Details
- NVIDIA AI has released SANA-WM, a 2.6B-parameter open source world model for long-horizon video generation.
- The model is natively trained to generate up to 60-second videos from a single image plus a specified camera trajectory.
- It runs on a single GPU, making controllable 3D-like world synthesis more accessible to researchers and developers.
- The architecture includes Hybrid Linear Attention to improve efficiency and throughput on long video sequences.
- Dual-Branch Camera Control is used to follow user-defined camera paths more accurately while preserving scene coherence.

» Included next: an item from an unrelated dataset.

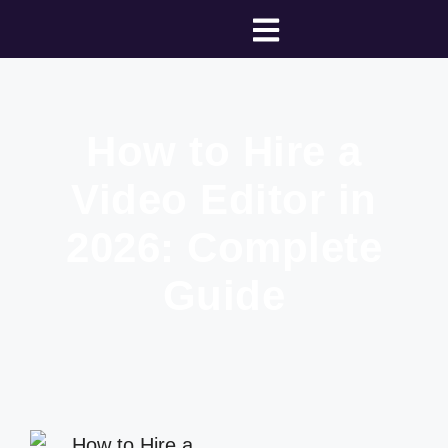
How to Hire a
Video Editor in
2026: Complete
Guide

- A two-stage generation pipeline separates coarse scene evolution from higher-fidelity refinement to maintain visual quality over long durations.
- A robust annotation pipeline underpins the training data, enabling improved action-following and camera control conditioning.

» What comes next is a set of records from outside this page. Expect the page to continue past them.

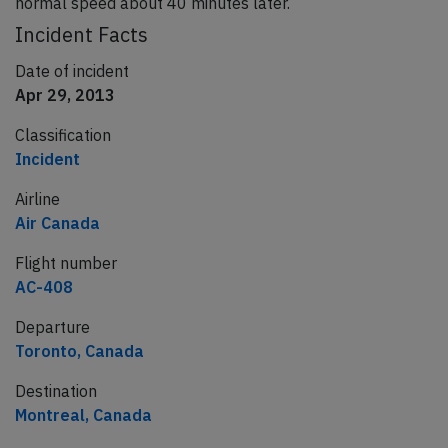
normal speed about 40 minutes later.
Incident Facts
Date of incident
Apr 29, 2013
Classification
Incident
Airline
Air Canada
Flight number
AC-408
Departure
Toronto, Canada
Destination
Montreal, Canada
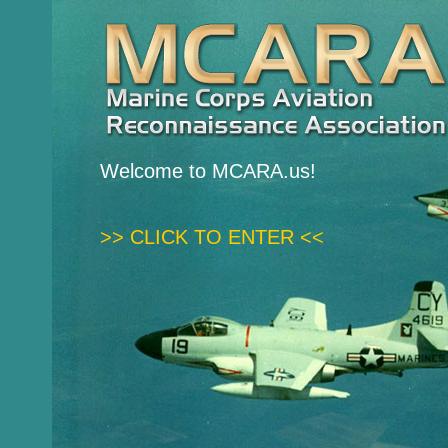
Welcome to MCARA.us!
>> CLICK TO ENTER <<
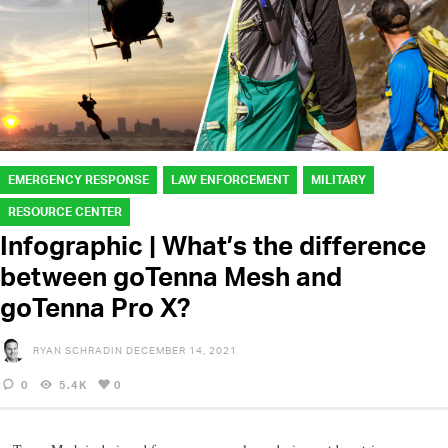
EMERGENCY RESPONSE
LAW ENFORCEMENT
MILITARY
RESOURCE CENTER
Infographic | What’s the difference
between goTenna Mesh and
goTenna Pro X?
RYAN SCHRADIN
DECEMBER 14, 2021
0
5.4K
0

- NVIDIA has open sourced the full project, including paper, code, and model checkpoints, for community experimentation and extension.
Impact
By open sourcing a long-horizon, camera-controllable world model that fits on a single GPU, NVIDIA lowers the barrier to experimenting with simulation-style video generation, an area of interest for robotics, gaming, and digital content creation. This move pressures rivals in generative video and world models to match openness and controllability, and could accelerate research into agent training, embodied AI, and data-efficient simulation, especially for labs and startups without large compute budgets.